Chick stepped down off the ladder backwards, it was easier to pull his self off and then be facing forward in a comfortable option to take a second step, to catch oneself, and not get hurt. The same way he got onto the ladder, achieving solid footing. Then he looked straight ahead, the sign read: “New Port,” and he said to Tom: “Well, exactly where are we?”
(A man yelled from the top of the roof, ‘You kids get the hell out of here before…!”)
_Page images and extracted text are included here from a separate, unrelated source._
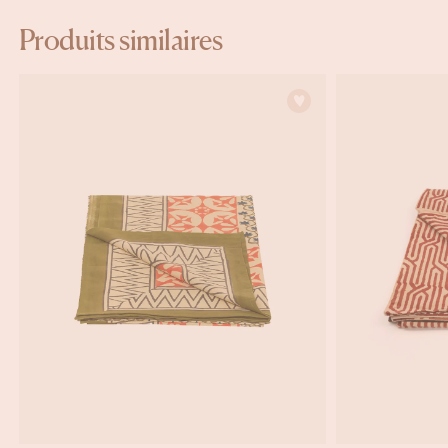
Produits similaires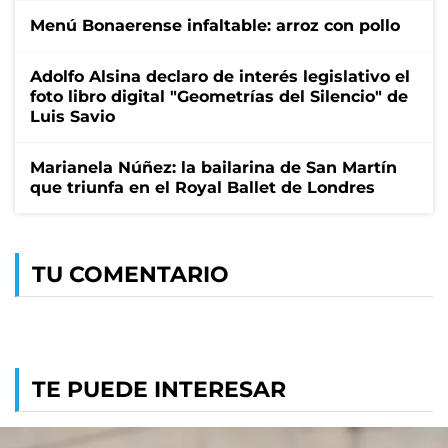
Menú Bonaerense infaltable: arroz con pollo
Adolfo Alsina declaro de interés legislativo el
foto libro digital "Geometrías del Silencio" de
Luis Savio
Marianela Núñez: la bailarina de San Martín
que triunfa en el Royal Ballet de Londres
TU COMENTARIO
TE PUEDE INTERESAR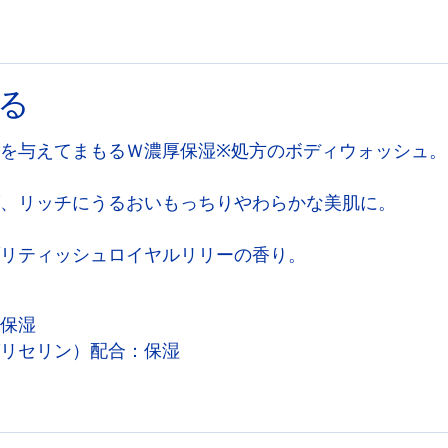
る
を与えてまもるＷ濃厚保湿※処方のボディウォッシュ。
、リッチにうるおいもっちりやわらかな美肌に。
リティッシュロイヤルリリーの香り。
保湿
リセリン）配合：保湿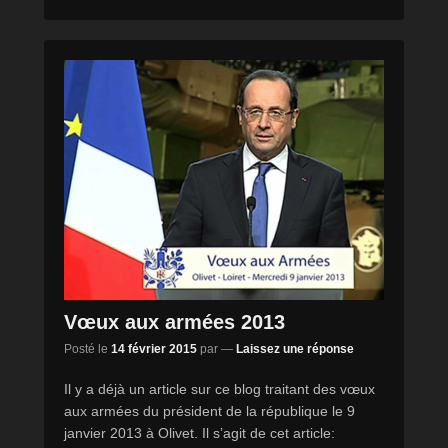
Vœux aux armées 2013
Posté le
14 février 2015
par
—
Laissez une réponse
Il y a déjà un article sur ce blog traitant des vœux
aux armées du président de la république le 9
janvier 2013 à Olivet. Il s’agit de cet article: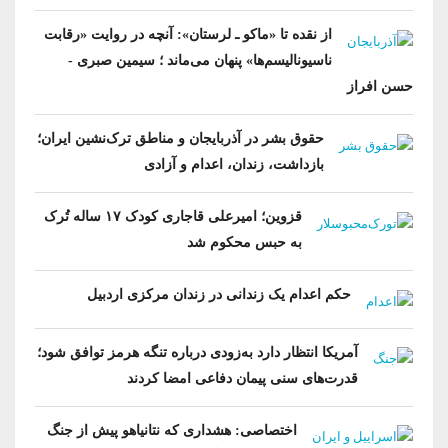
از نقده تا «ماکو ـ لرستان»: آنچه در روایت «رقابت
ناسیونالیسم‌ها» پنهان می‌ماند ؛ سیمین صبری -
حسن افراز
حقوق بشر در آذربایجان و مناطق ترک‌نشین ایران؛
بازداشت، زندان، اعدام و آزادی
قزوین؛ امیرعلی قاجاری کودک ۱۷ ساله تُرک
به حبس محکوم شد
حکم اعدام یک زندانی در زندان مرکزی اردبیل
آمریکا انتظار دارد به‌زودی درباره تنگه هرمز توافق شود؛
قدرت‌های سنی پیمان دفاعی امضا کردند
اختصاصی: هشداری که نتانیاهو پیش از جنگ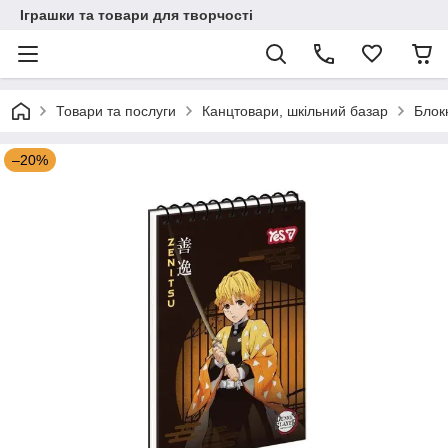
Іграшки та товари для творчості
Товари та послуги
Канцтовари, шкільний базар
Блок
–20%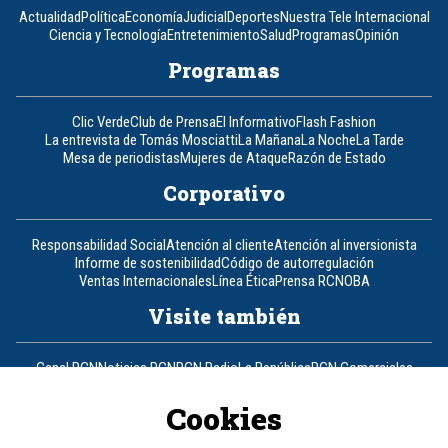
Actualidad
Política
Economía
Judicial
Deportes
Nuestra Tele Internacional
Ciencia y Tecnología
Entretenimiento
Salud
Programas
Opinión
Programas
Clic Verde
Club de Prensa
El Informativo
Flash Fashion
La entrevista de Tomás Mosciatti
La Mañana
La Noche
La Tarde
Mesa de periodistas
Mujeres de Ataque
Razón de Estado
Corporativo
Responsabilidad Social
Atención al cliente
Atención al inversionista
Informe de sostenibilidad
Código de autorregulación
Ventas Internacionales
Línea Ética
Prensa RCN
OBA
Visite también
Canal RCN
Noticias RCN
RCN Radio
La República
RCN Comerciales
Nuestra Tele Internacional
Novelas
Fides
TDT
Un producto de RCN Televisión
RCN Total
Cookies
Contáctenos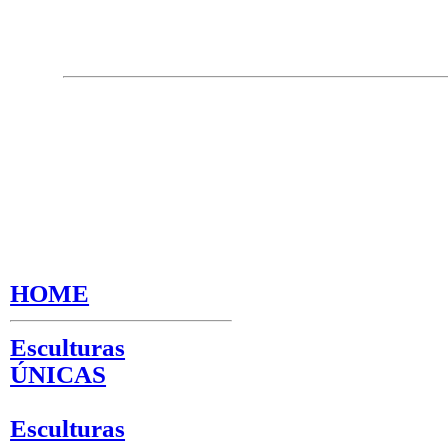
HOME
Esculturas
ÚNICAS
Esculturas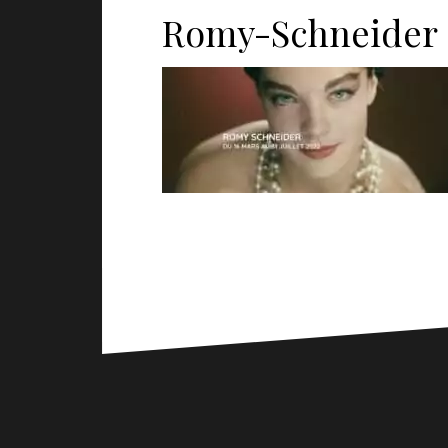
Romy-Schneider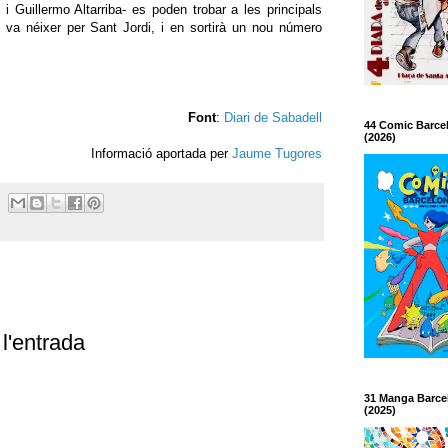
, i Guillermo Altarriba- es poden trobar a les principals
va néixer per Sant Jordi, i en sortirà un nou número
Font
:
Diari de Sabadell
44 Comic Barce
(2026)
Informació aportada per
Jaume Tugores
l'entrada
31 Manga Barce
(2025)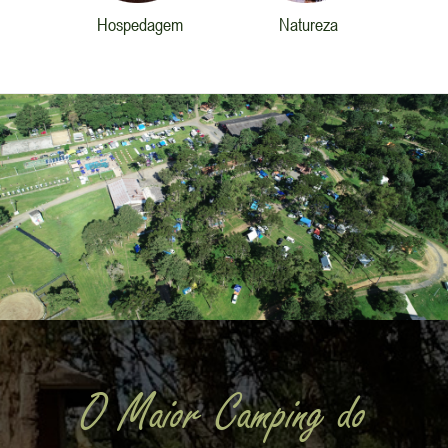
Hospedagem
Natureza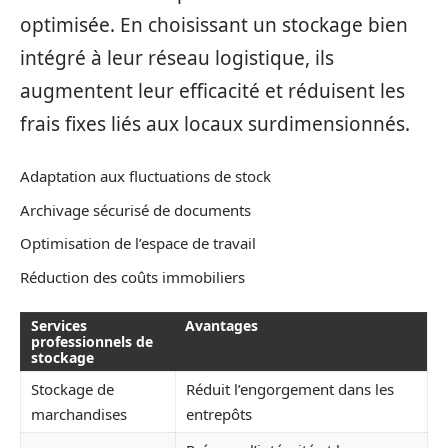
optimisée. En choisissant un stockage bien
intégré à leur réseau logistique, ils
augmentent leur efficacité et réduisent les
frais fixes liés aux locaux surdimensionnés.
Adaptation aux fluctuations de stock
Archivage sécurisé de documents
Optimisation de l’espace de travail
Réduction des coûts immobiliers
Services
Avantages
professionnels de
stockage
Stockage de
Réduit l’engorgement dans les
marchandises
entrepôts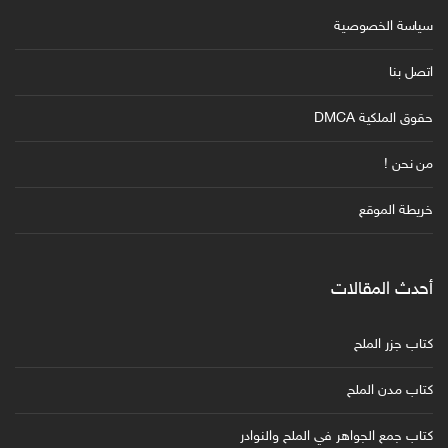
سياسة الخصوصية
اتصل بنا
حقوق الملكية DMCA
من نحن !
خريطة الموقع
أحدث المقالات
كتاب جزر الملح
كتاب مدن الملح
كتاب جمع الجواهر في الملح والنوادر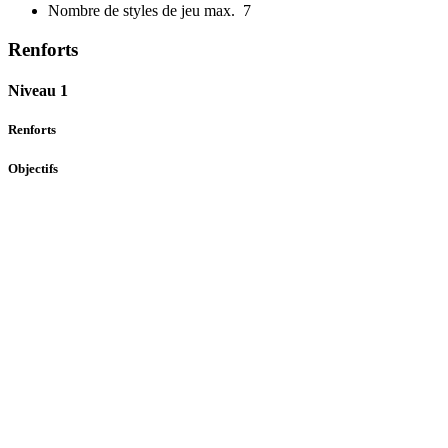
Nombre de styles de jeu max.
7
Renforts
Niveau 1
Renforts
Objectifs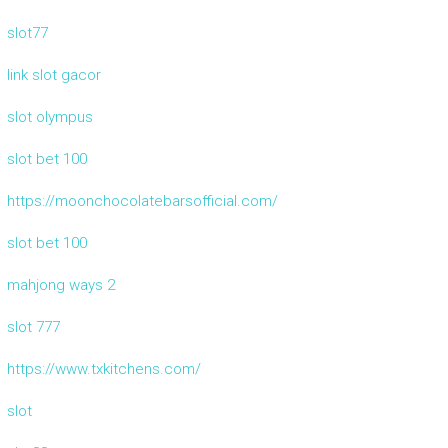
slot77
link slot gacor
slot olympus
slot bet 100
https://moonchocolatebarsofficial.com/
slot bet 100
mahjong ways 2
slot 777
https://www.txkitchens.com/
slot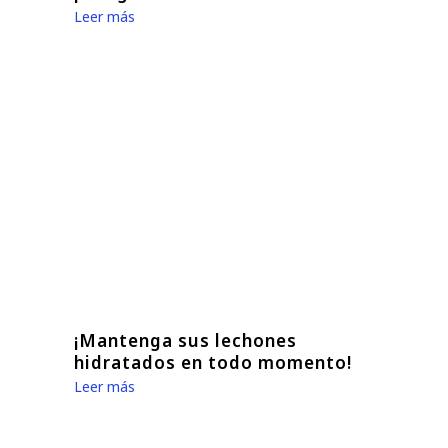
Leer más
¡Mantenga sus lechones
hidratados en todo momento!
Leer más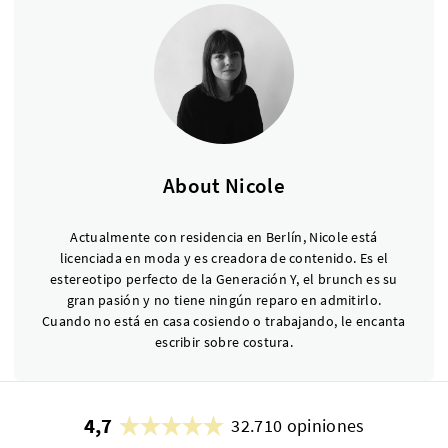
About Nicole
Actualmente con residencia en Berlín, Nicole está
licenciada en moda y es creadora de contenido. Es el
estereotipo perfecto de la Generación Y, el brunch es su
gran pasión y no tiene ningún reparo en admitirlo.
Cuando no está en casa cosiendo o trabajando, le encanta
escribir sobre costura.
4,7
32.710 opiniones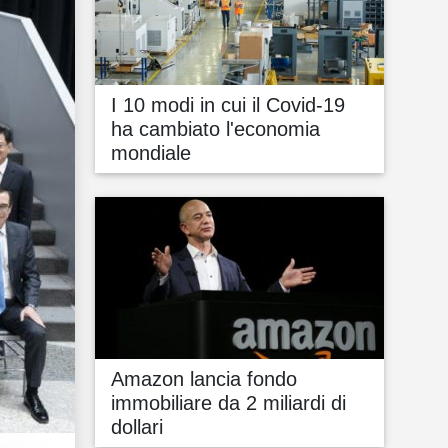
I 10 modi in cui il Covid-19
ha cambiato l'economia
mondiale
Amazon lancia fondo
immobiliare da 2 miliardi di
dollari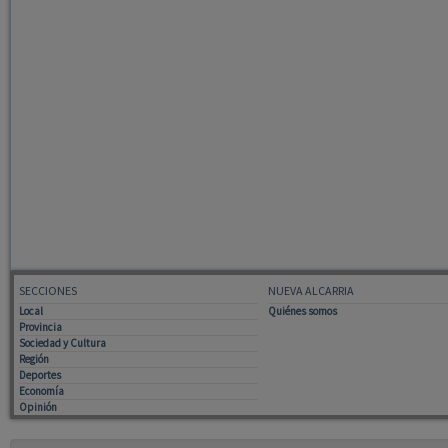
SECCIONES
NUEVA ALCARRIA
Local
Quiénes somos
Provincia
Sociedad y Cultura
Región
Deportes
Economía
Opinión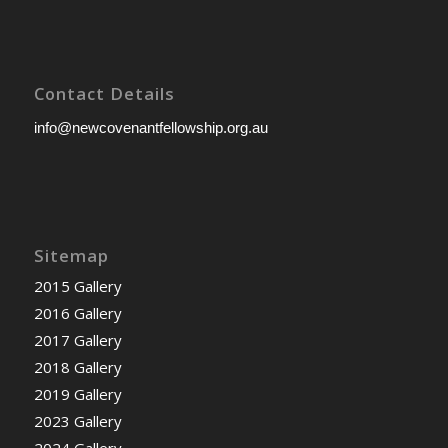
Contact Details
info@newcovenantfellowship.org.au
Sitemap
2015 Gallery
2016 Gallery
2017 Gallery
2018 Gallery
2019 Gallery
2023 Gallery
2024 Gallery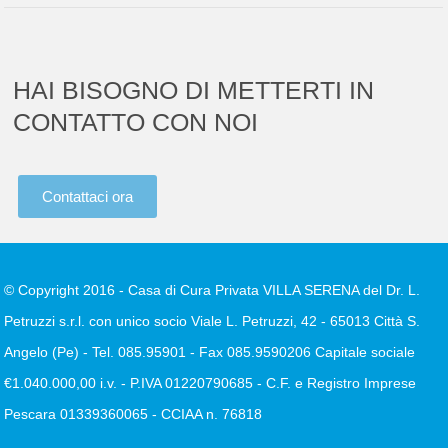
HAI BISOGNO DI METTERTI IN
CONTATTO CON NOI
Contattaci ora
© Copyright 2016 - Casa di Cura Privata VILLA SERENA del Dr. L.
Petruzzi s.r.l. con unico socio Viale L. Petruzzi, 42 - 65013 Città S.
Angelo (Pe) - Tel. 085.95901 - Fax 085.9590206 Capitale sociale
€1.040.000,00 i.v. - P.IVA 01220790685 - C.F. e Registro Imprese
Pescara 01339360065 - CCIAA n. 76818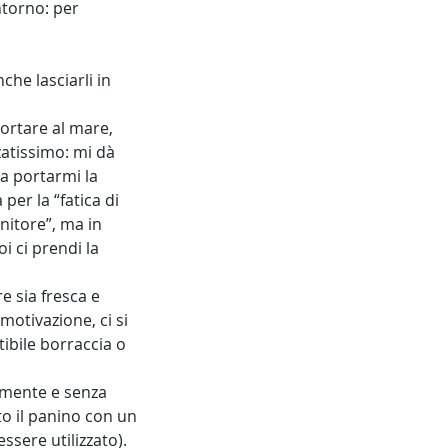
ntorno: per
che lasciarli in
portare al mare,
zatissimo: mi dà
 a portarmi la
per la “fatica di
nitore”, ma in
oi ci prendi la
 sia fresca e
motivazione, ci si
tibile borraccia o
ilmente e senza
to il panino con un
ssere utilizzato).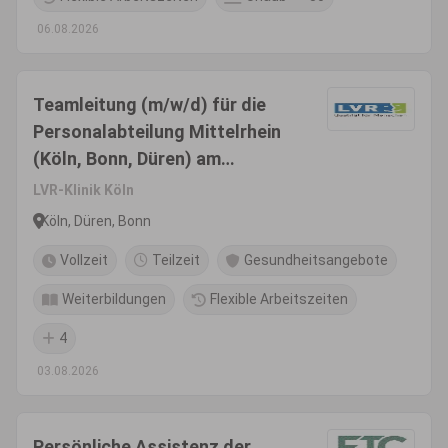
06.08.2026
Teamleitung (m/w/d) für die
Personalabteilung Mittelrhein
(Köln, Bonn, Düren) am
Standort Düren
LVR-Klinik Köln
Köln, Düren, Bonn
Vollzeit
Teilzeit
Gesundheitsangebote
Weiterbildungen
Flexible Arbeitszeiten
4
03.08.2026
Persönliche Assistenz der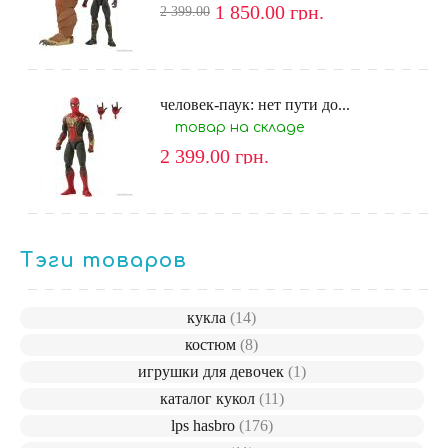
1 850.00
грн.
2 399.00
человек-паук: нет пути до...
товар на складе
2 399.00
грн.
Тэги товаров
кукла
(14)
костюм
(8)
игрушки для девочек
(1)
каталог кукол
(11)
lps hasbro
(176)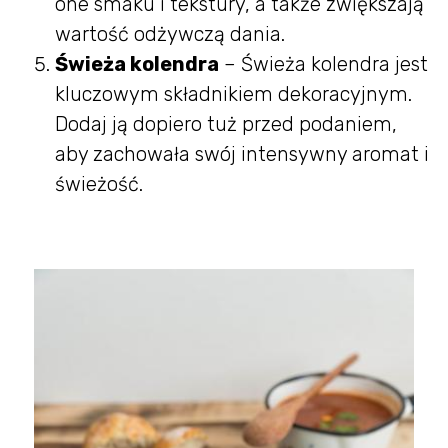
one smaku i tekstury, a także zwiększają
wartość odżywczą dania.
Świeża kolendra
– Świeża kolendra jest
kluczowym składnikiem dekoracyjnym.
Dodaj ją dopiero tuż przed podaniem,
aby zachowała swój intensywny aromat i
świeżość.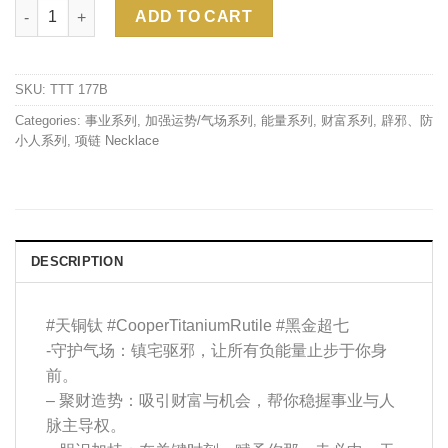
Quantity
Alternative:
ADD TO CART
SKU:
TTT 177B
Categories:
事业系列
,
加强运势/气场系列
,
能量系列
,
财富系列
,
辟邪、防
小人系列
,
项链 Necklace
DESCRIPTION
#天铜钛
#CooperTitaniumRutile
#黑金超七
-守护气场：镇宅驱邪，让所有负能量止步于你身
前。
–
聚财造势：吸引财富与机会，帮你稳握事业与人
脉主导权。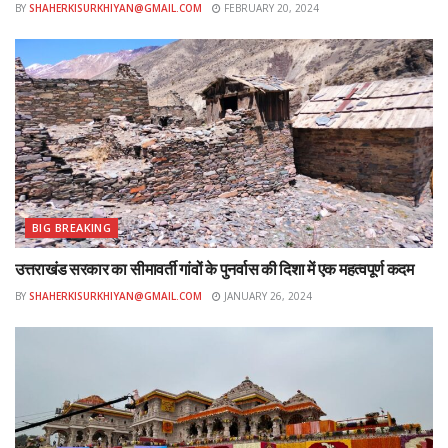
BY
SHAHERKISURKHIYAN@GMAIL.COM
FEBRUARY 20, 2024
BIG BREAKING
उत्तराखंड सरकार का सीमावर्ती गांवों के पुनर्वास की दिशा में एक महत्वपूर्ण कदम
BY
SHAHERKISURKHIYAN@GMAIL.COM
JANUARY 26, 2024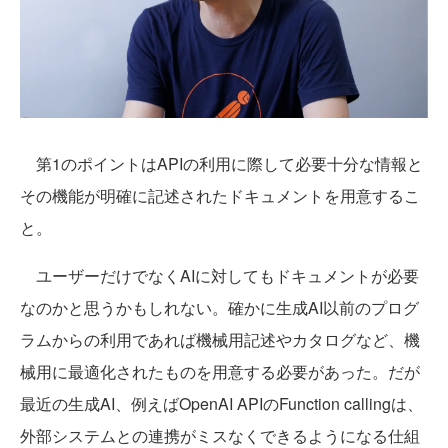
第1のポイントはAPIの利用に際して必要十分な情報と
その機能が明確に記述されたドキュメントを用意するこ
と。
ユーザーだけでなくAIに対してもドキュメントが必要
なのかと思うかもしれない。確かに生成AI以前のプログ
ラムからの利用であれば機械用記述やカタログなど、機
械用に最適化されたものを用意する必要があった。だが
最近の生成AI、例えばOpenAI APIのFunction callingは、
外部システムとの連携がミスなくできるようになる仕組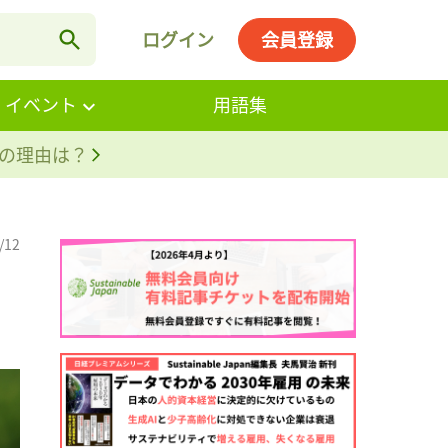
ログイン
会員登録
・イベント
用語集
。その理由は？
/12
。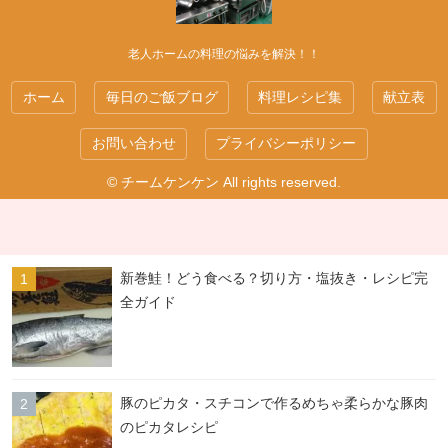
老人ホームの料理の悩みを解決！！
ホーム
毎日のご飯ブログ
料理レシピ集
献立表
お問い合わせ
プライバシーポリシー
© チームケンケン All rights reserved.
新巻鮭！どう食べる？切り方・塩抜き・レシピ完
全ガイド
豚のピカタ・スチコンで作るめちゃ柔らかな豚肉
のピカタレシピ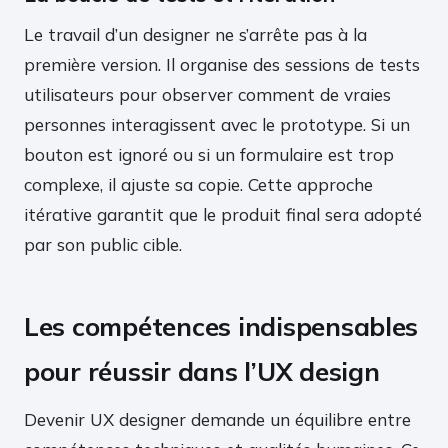
Le travail d’un designer ne s’arrête pas à la
première version. Il organise des sessions de tests
utilisateurs pour observer comment de vraies
personnes interagissent avec le prototype. Si un
bouton est ignoré ou si un formulaire est trop
complexe, il ajuste sa copie. Cette approche
itérative garantit que le produit final sera adopté
par son public cible.
Les compétences indispensables
pour réussir dans l’UX design
Devenir UX designer demande un équilibre entre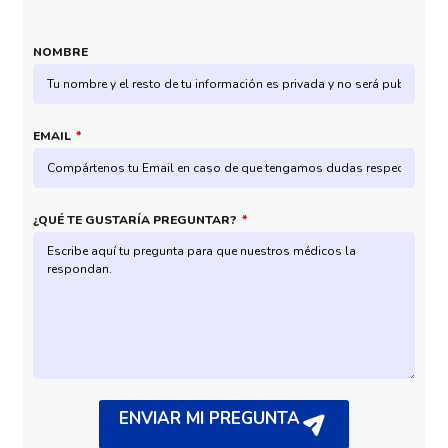
NOMBRE
EMAIL
¿QUÉ TE GUSTARÍA PREGUNTAR?
ENVIAR MI PREGUNTA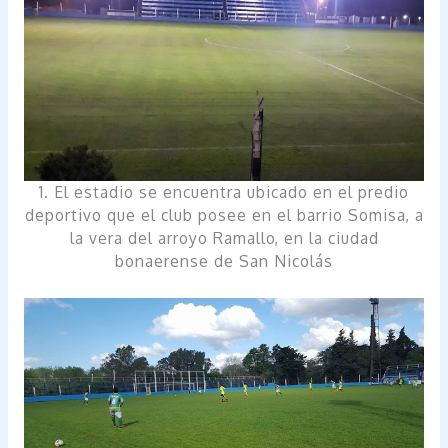
1. El estadio se encuentra ubicado en el predio
deportivo que el club posee en el barrio Somisa, a
la vera del arroyo Ramallo, en la ciudad
bonaerense de San Nicolás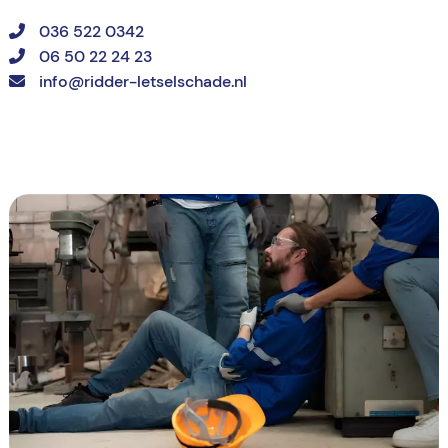
036 522 0342
06 50 22 24 23
info@ridder-letselschade.nl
“Let’s get going,” said Tom.
“Where is New Port?” Chick asked Tom.
Tom a little embarrassed, remarked, “Seven miles from where we started out from, my older sister lives out here with her husband. And there isn’t any more trains going to Chicago, and only one leaving here at 2:00 a.m., to go back to the Jackson Street Yards, only slowing down at the Mississippi Yards.” (Tom had watched trains pretty much, knew about them, but as far as Chick was concerned: the blind was following the blind.)

“So now we got to walk seven miles back home, is that right Tom?” asked Evens, as if he didn’t know, nor needed any confirmation, but out of anger. Tom looked at Evens, smiled, Evens’ face was unhappy, said in a blunt way, “And we are only 393-miles from Chicago.”
Tom looked at his watch, “its 11:20 p.m., we should get back in a few hours if we keep a good stride.” He commented.
He looked at Tom, “Let’s sit down over by the embankment, rest, get our wind, and then head on back.”
And there they sat, blank like, looking off into emptiness, to nowhere, discouraged, but Evens came to the point after a minute or two of meditation: he got his ride, learned a few things along the way, and for now that would just have to do, it would have to be good enough, like it or not, and his composure showed it was—under the circumstances— showed that it was kosher.
“Let’s go Tom,” said Chick.
“Sure,” said Tom, droopy faced, not looking forward to the seven mile walk back along the tracks, “What’s the matter?” Asked Tom.
“I’m alright, just thinking it will be about 3:00 a.m., by the time we get back.”
“I don’t know, but that sounds about right,” said Tom.
“Come on; let’s get going then, no time to waste.”

It was 2:45 a.m., when Evens walked through the door of his home, everyone sleeping, and he went directly to the bathroom, which meant he had to go halfway into his mother’s bedroom, “Who’s that?” she said.
“Just me, Chick mom, went to the bathroom?”
“Oh, when did you get…?” and before she could finished her statement-question, and before Evens had to lie, she fell back to sleep.